I take a step back and bump into the car. It keeps coming. I close my eyes against the blowing sand and swat blindly at whatever it is. I pray they don’t have coyotes in Israel. I feel fur and then a warm, wet tongue and then it bites me. Hard.
“FUCK!”
The wind and sand stop blowing and I see my attacker. A goat. And he has backup. Two others flanking him. They are nibbling at desiccated shrubbery but they clearly have his back. I look down at my hand, which is dripping blood. I seriously doubt these goats have been properly vaccinated.
The girl who comes over the rocky hill in the distance makes me forget about the rabies I may have contracted. She almost makes me forget about the desert. Except that she
is
the desert. She is almost biblical. In a central casting kind of way. Filmy fuchsia cloth winds around her waist and covers her legs like a sarong. The rest of her, including her head and most of her face, is covered in thin black fabric. In one hand she holds a tall, gnarled staff.
Her willowy silhouette standing there, backlit on the top of that hill. I couldn’t have designed the shot better if I’d hired David Lean.
And then come her goats. At least a dozen of them. And my perfect Bedouin princess opens her mouth and makes a noise somewhere between a yodel and a gag and starts knocking the goats in their knees with her staff and they start running straight at me.
She takes her time coming down the hill. From ten feet away I can see her face is as beautiful as the rest of her. Dark-brown skin, huge copper eyes, long eyelashes, full lips, and dark hands with long fingers and pink palms. She walks up to me without hesitation, takes my wounded hand in hers, and gives the guilty goat a nasty whack with her staff. Then she pulls a canteen from underneath the folds of her black scarf and pours a little pool of water onto my wound. The blood washes away and we can see where the goat teeth have punctured my skin. After that, the beautiful Bedouin girl makes a great guttural hacking noise in the back of her throat and launches a giant loogey onto my open wound. She massages it into my hand and I feel slightly light-headed. Until she reaches down and lifts the bottom of her skirt over her knees and halfway up her surprisingly muscular brown thighs, bending her head so she can catch the hem in her teeth and make a rip in the sheer fabric. She tears off a strip of fuchsia and ties it around my slimy, spit-soaked goat wound.

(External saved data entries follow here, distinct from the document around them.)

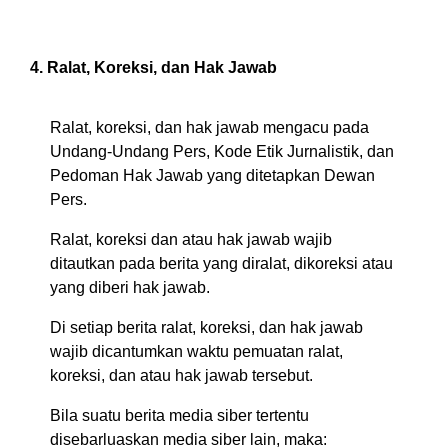
4. Ralat, Koreksi, dan Hak Jawab
Ralat, koreksi, dan hak jawab mengacu pada
Undang-Undang Pers, Kode Etik Jurnalistik, dan
Pedoman Hak Jawab yang ditetapkan Dewan
Pers.
Ralat, koreksi dan atau hak jawab wajib
ditautkan pada berita yang diralat, dikoreksi atau
yang diberi hak jawab.
Di setiap berita ralat, koreksi, dan hak jawab
wajib dicantumkan waktu pemuatan ralat,
koreksi, dan atau hak jawab tersebut.
Bila suatu berita media siber tertentu
disebarluaskan media siber lain, maka:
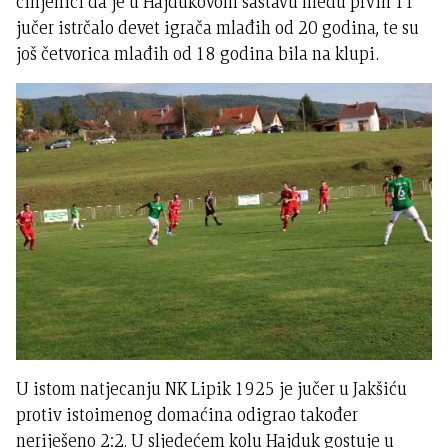
činjenici da je u Hajdukovom sastavu među prvih 11
jučer istrčalo devet igrača mlađih od 20 godina, te su
još četvorica mlađih od 18 godina bila na klupi.
U istom natjecanju NK Lipik 1925 je jučer u Jakšiću
protiv istoimenog domaćina odigrao također
neriješeno 2:2. U sljedećem kolu Hajduk gostuje u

Then she speaks to me quickly in some language that may be Arabic. Or not.
“English,” I say. “Sorry.”
She rolls her eyes, walks around to the passenger side of my car and gets in. I stand there like an idiot until she honks the horn several times. I get in.
Drive, you moron
, she gestures.
I pull onto the road slowly and the goats fall into line behind us. I point out the back window, smiling. She rolls her eyes again.
Bedouins are such cynics.
We putter along the main road for a while until, just as we reach another camel crossing sign, the girl grabs the steering wheel and turns us onto a dirt road that eventually disappears under an arch created by two enormous boulders. Not a road you’d find on any map. The goats follow. And, without warning, a camel.
Clearly not the brightest of species, the thing tries to stick its head into my closed window. I see a flash of teeth—uglier, yellower, and more crooked than I would’ve thought possible—and then the window is smeared with camel spit.